[Work order]: Go through the entries below and pick out every line with "Valley".

[Extracted information]:
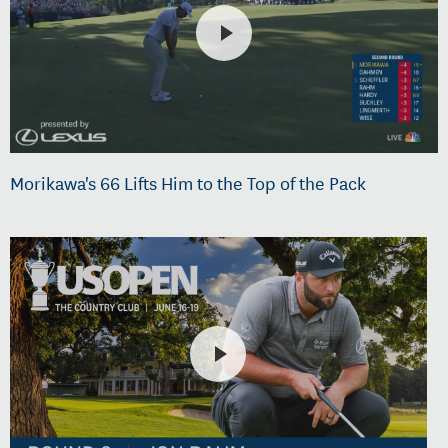
Morikawa's 66 Lifts Him to the Top of the Pack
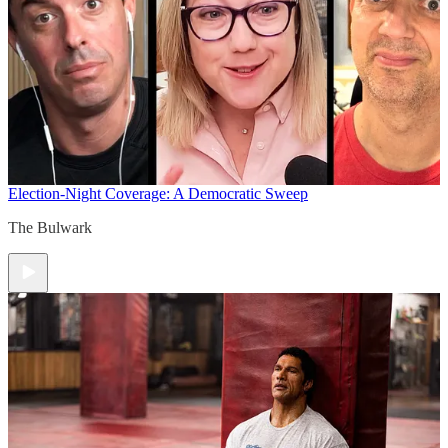
Election-Night Coverage: A Democratic Sweep
The Bulwark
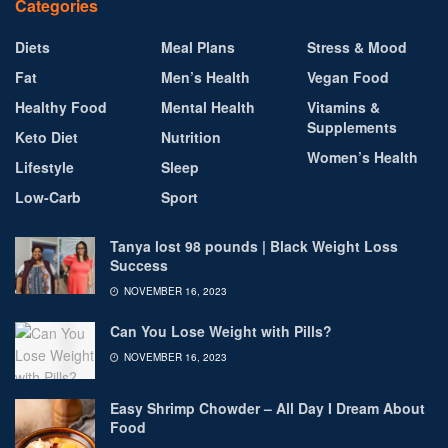
Categories
Diets
Meal Plans
Stress & Mood
Fat
Men’s Health
Vegan Food
Healthy Food
Mental Health
Vitamins &
Supplements
Keto Diet
Nutrition
Women’s Health
Lifestyle
Sleep
Low-Carb
Sport
Tanya lost 98 pounds | Black Weight Loss
Success
NOVEMBER 16, 2023
Can You Lose Weight with Pills?
NOVEMBER 16, 2023
Easy Shrimp Chowder – All Day I Dream About
Food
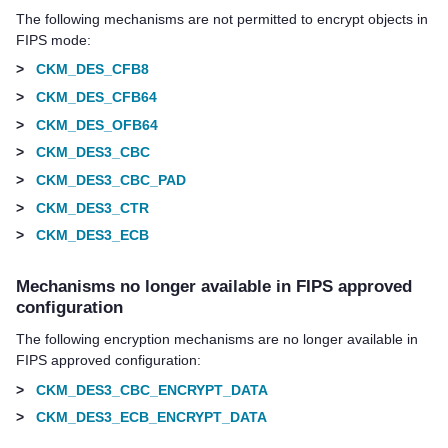
The following mechanisms are not permitted to encrypt objects in
FIPS mode:
>
CKM_DES_CFB8
>
CKM_DES_CFB64
>
CKM_DES_OFB64
>
CKM_DES3_CBC
>
CKM_DES3_CBC_PAD
>
CKM_DES3_CTR
>
CKM_DES3_ECB
Mechanisms no longer available in FIPS approved
configuration
The following encryption mechanisms are no longer available in
FIPS approved configuration:
>
CKM_DES3_CBC_ENCRYPT_DATA
>
CKM_DES3_ECB_ENCRYPT_DATA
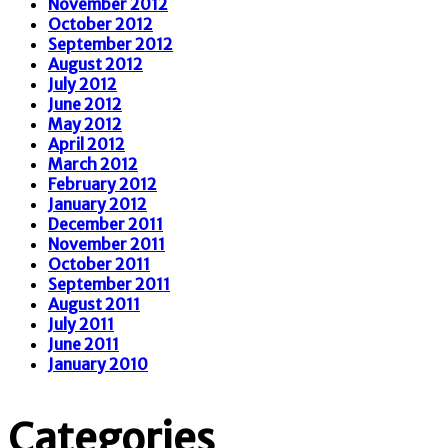
November 2012
October 2012
September 2012
August 2012
July 2012
June 2012
May 2012
April 2012
March 2012
February 2012
January 2012
December 2011
November 2011
October 2011
September 2011
August 2011
July 2011
June 2011
January 2010
Categories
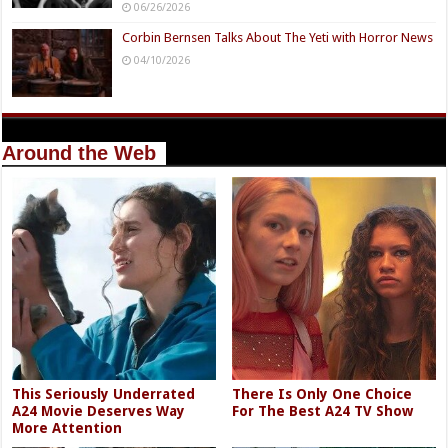
06/26/2026
Corbin Bernsen Talks About The Yeti with Horror News
04/10/2026
Around the Web
This Seriously Underrated
There Is Only One Choice
A24 Movie Deserves Way
For The Best A24 TV Show
More Attention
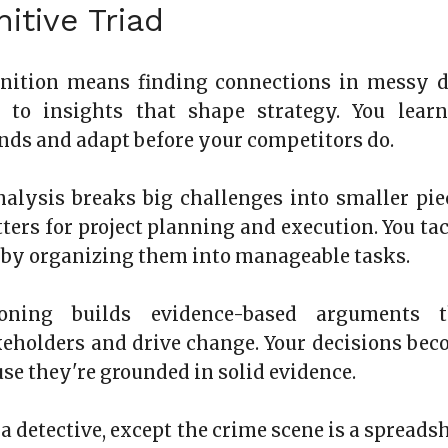
itive Triad
gnition means finding connections in messy d
ds to insights that shape strategy. You lear
ends and adapt before your competitors do.
alysis breaks big challenges into smaller pie
tters for project planning and execution. You ta
s by organizing them into manageable tasks.
soning builds evidence-based arguments t
eholders and drive change. Your decisions be
use they're grounded in solid evidence.
g a detective, except the crime scene is a spreads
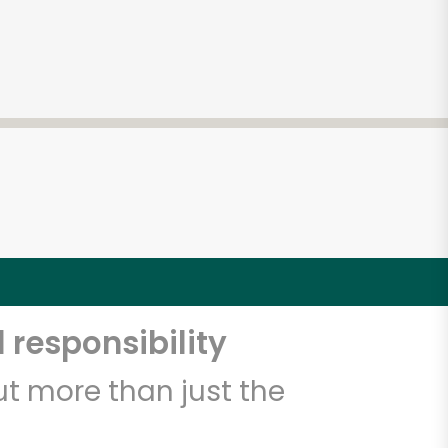
 responsibility
t more than just the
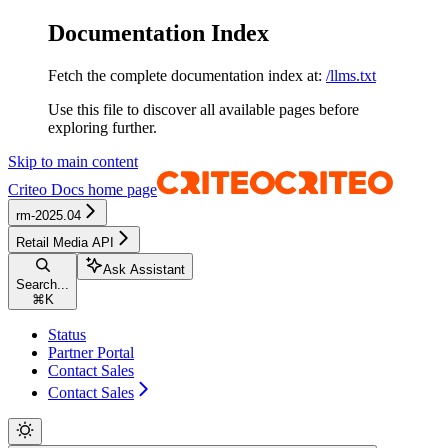
Documentation Index
Fetch the complete documentation index at:
/llms.txt
Use this file to discover all available pages before
exploring further.
Skip to main content
Criteo Docs
home page
rm-2025.04
Retail Media API
Ask Assistant
Search...
⌘
K
Status
Partner Portal
Contact Sales
Contact Sales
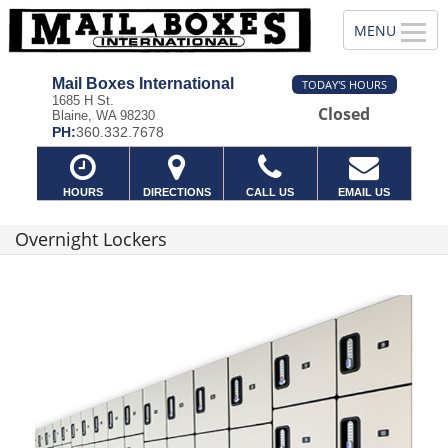
Mail Boxes International
TODAY'S HOURS
1685 H St.
Closed
Blaine, WA 98230
PH:
360.332.7678
HOURS
DIRECTIONS
CALL US
EMAIL US
Overnight Lockers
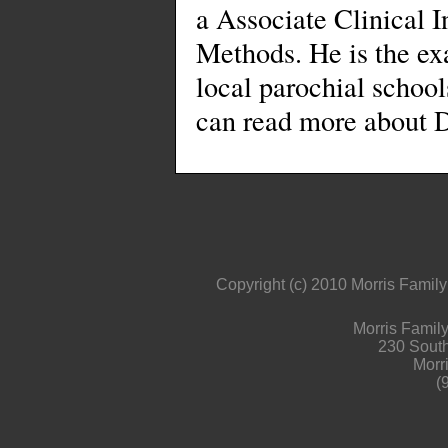
a Associate Clinical I
Methods. He is the ex
local parochial school
can read more about D
Copyright (c) 2010 Morris Family 
Morris Family
230 South 
Morr
(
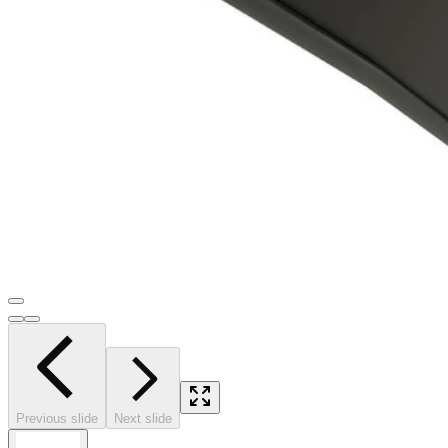
Previous slide
Next slide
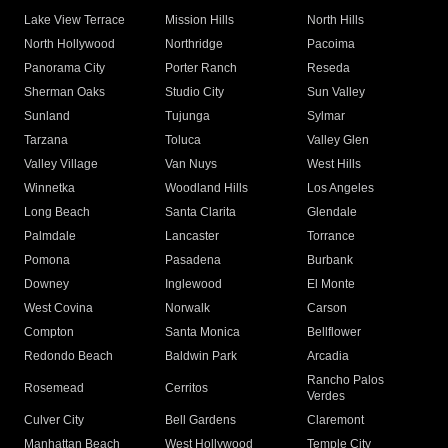
Lake View Terrace
Mission Hills
North Hills
North Hollywood
Northridge
Pacoima
Panorama City
Porter Ranch
Reseda
Sherman Oaks
Studio City
Sun Valley
Sunland
Tujunga
Sylmar
Tarzana
Toluca
Valley Glen
Valley Village
Van Nuys
West Hills
Winnetka
Woodland Hills
Los Angeles
Long Beach
Santa Clarita
Glendale
Palmdale
Lancaster
Torrance
Pomona
Pasadena
Burbank
Downey
Inglewood
El Monte
West Covina
Norwalk
Carson
Compton
Santa Monica
Bellflower
Redondo Beach
Baldwin Park
Arcadia
Rancho Palos
Rosemead
Cerritos
Verdes
Culver City
Bell Gardens
Claremont
Manhattan Beach
West Hollywood
Temple City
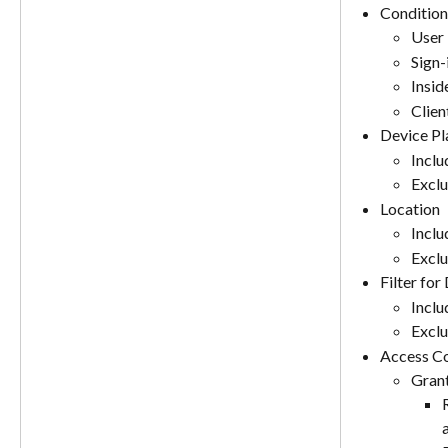
Condition
User 
Sign-
Insid
Clien
Device Pl
Includ
Exclu
Location
Includ
Exclu
Filter for
Includ
Exclu
Access Co
Gran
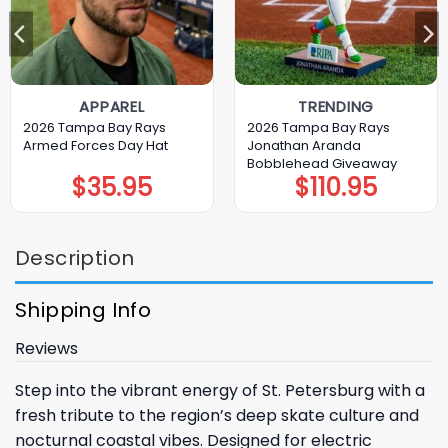
APPAREL
TRENDING
2026 Tampa Bay Rays
2026 Tampa Bay Rays
Armed Forces Day Hat
Jonathan Aranda
Bobblehead Giveaway
$
35.95
$
110.95
Description
Shipping Info
Reviews
Step into the vibrant energy of St. Petersburg with a
fresh tribute to the region’s deep skate culture and
nocturnal coastal vibes. Designed for electric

[Response]:
Sun Valley
Valley Glen
Valley Village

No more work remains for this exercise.